Los nobles rebeldes buscaron la ayuda del viejo rey Jaime de Aragón, pese a que a lo largo de su reinado había tenido no pocos enfrentamientos con los nobles de su reino. Curiosa contradicción la de la nobleza castellana y leonesa, que pretendía el apoyo de un rey extranjero para conseguir mantener los privilegios que los propios nobles de la nación de ese rey le exigían a él a su vez.
Don Jaime, cargado de experiencia tras cincuenta y seis años de gobierno, se limitó a recomendar a su yerno el rey Alfonso que mostrara tolerancia hacia sus vasallos y que procurara dirimir sus asuntos mediante el pacto y no por la fuerza. Fracasado el intento de alianza con el rey de Aragón, los nobles castellanos y leoneses se dirigieron al rey de Navarra, cuyas posibilidades de expansión hacia el sur habían quedado cercenadas tras los tratados entre Castilla y Aragón y la fijación de fronteras entre ambos reinos.

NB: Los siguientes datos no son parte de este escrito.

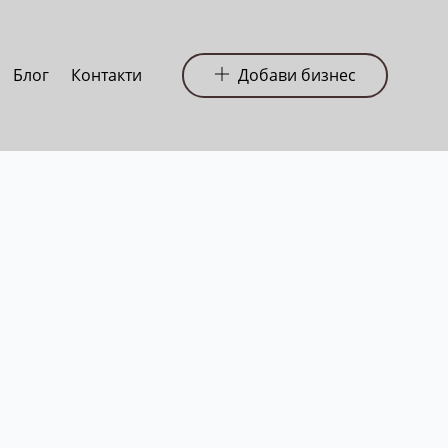
Блог
Контакти
Добави бизнес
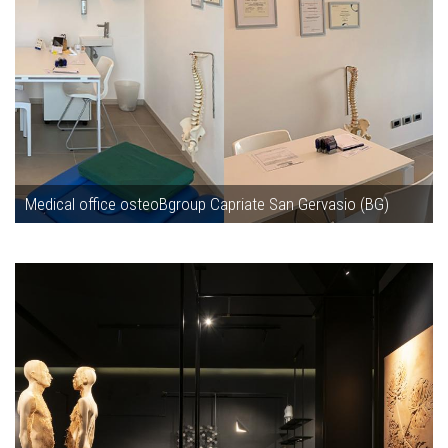
Medical office osteoBgroup Capriate San Gervasio (BG)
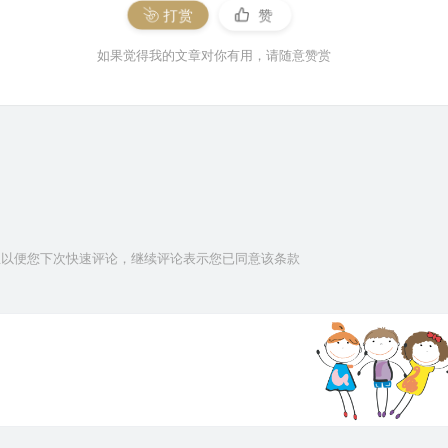
打赏
赞
如果觉得我的文章对你有用，请随意赞赏
信息以便您下次快速评论，继续评论表示您已同意该条款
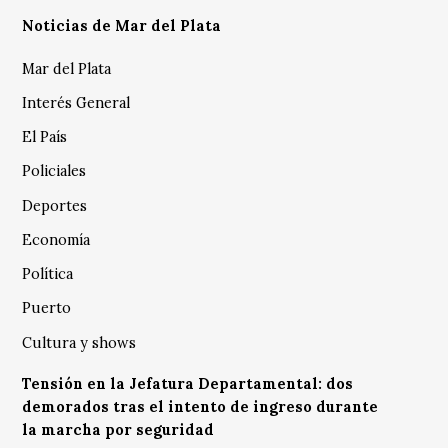
Noticias de Mar del Plata
Mar del Plata
Interés General
El País
Policiales
Deportes
Economía
Política
Puerto
Cultura y shows
Tensión en la Jefatura Departamental: dos
demorados tras el intento de ingreso durante
la marcha por seguridad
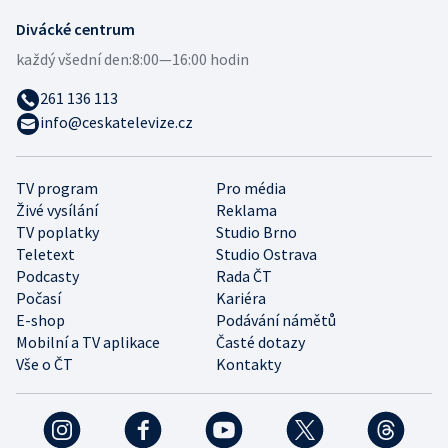
Divácké centrum
každý všední den:
8:00—16:00 hodin
261 136 113
info@ceskatelevize.cz
TV program
Pro média
Živé vysílání
Reklama
TV poplatky
Studio Brno
Teletext
Studio Ostrava
Podcasty
Rada ČT
Počasí
Kariéra
E-shop
Podávání námětů
Mobilní a TV aplikace
Časté dotazy
Vše o ČT
Kontakty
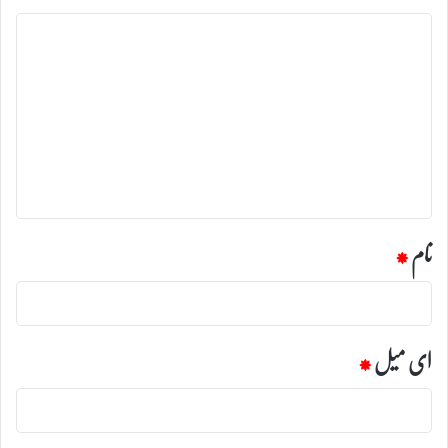
ت
ب
ص
ر
ہ
*
نام
*
ای میل
*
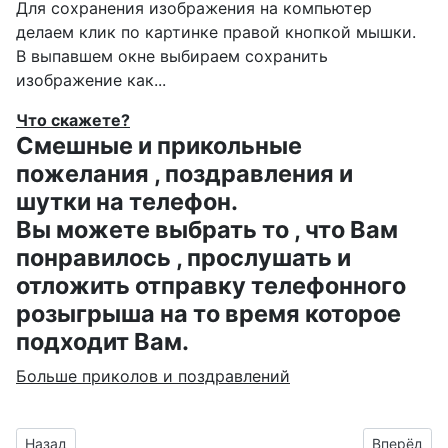
Для сохранения изображения на компьютер
делаем клик по картинке правой кнопкой мышки.
В выпавшем окне выбираем
сохранить
изображение как...
Что скажете?
Смешные и прикольные
пожелания , поздравления и
шутки на телефон.
Вы можете выбрать то , что Вам
понравилось , прослушать и
отложить отправку телефонного
розыгрыша на то время которое
подходит Вам.
Больше приколов и поздравлений
Предыдущий материал: открытка со стихами для Настеньки
Следующий 
Назад
Вперёд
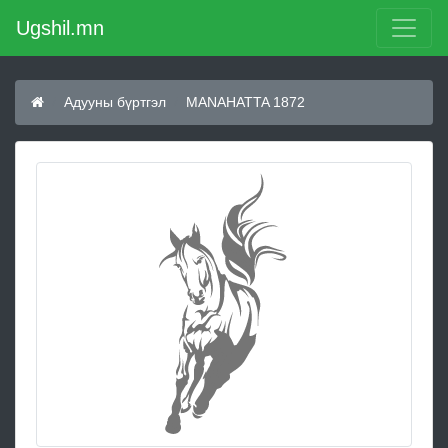
Ugshil.mn
Адууны бүртгэл
MANAHATTA 1872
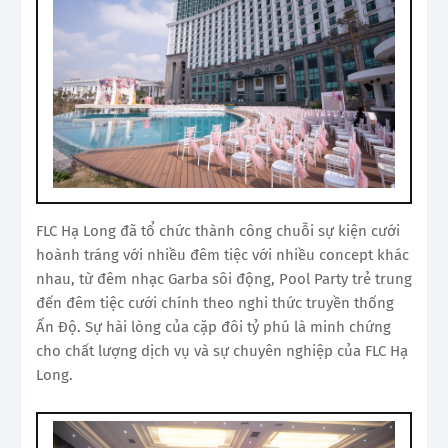
FLC Hạ Long đã tổ chức thành công chuỗi sự kiện cưới
hoành tráng với nhiều đêm tiệc với nhiều concept khác
nhau, từ đêm nhạc Garba sôi động, Pool Party trẻ trung
đến đêm tiệc cưới chính theo nghi thức truyền thống
Ấn Độ. Sự hài lòng của cặp đôi tỷ phú là minh chứng
cho chất lượng dịch vụ và sự chuyên nghiệp của FLC Hạ
Long.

Pese a todo, la sublevación fue en aumento, y a los nobles que iniciaron la revuelta se unieron algunos hermanos de don Alfonso y la mayor parte de los ricos hombres de sus reinos. Los nobles protestaban por la supresión del Fuero Viejo de Castilla, que tantos derechos les confería, y por su sustitución por la Ley de las Partidas, que estimaban muy contraria a sus intereses. La nobleza no quería que se produjera un aumento de la autoridad real, pues pretendían seguir manteniendo en sus manos los derechos de mero y mixto imperio sobre sus vasallos.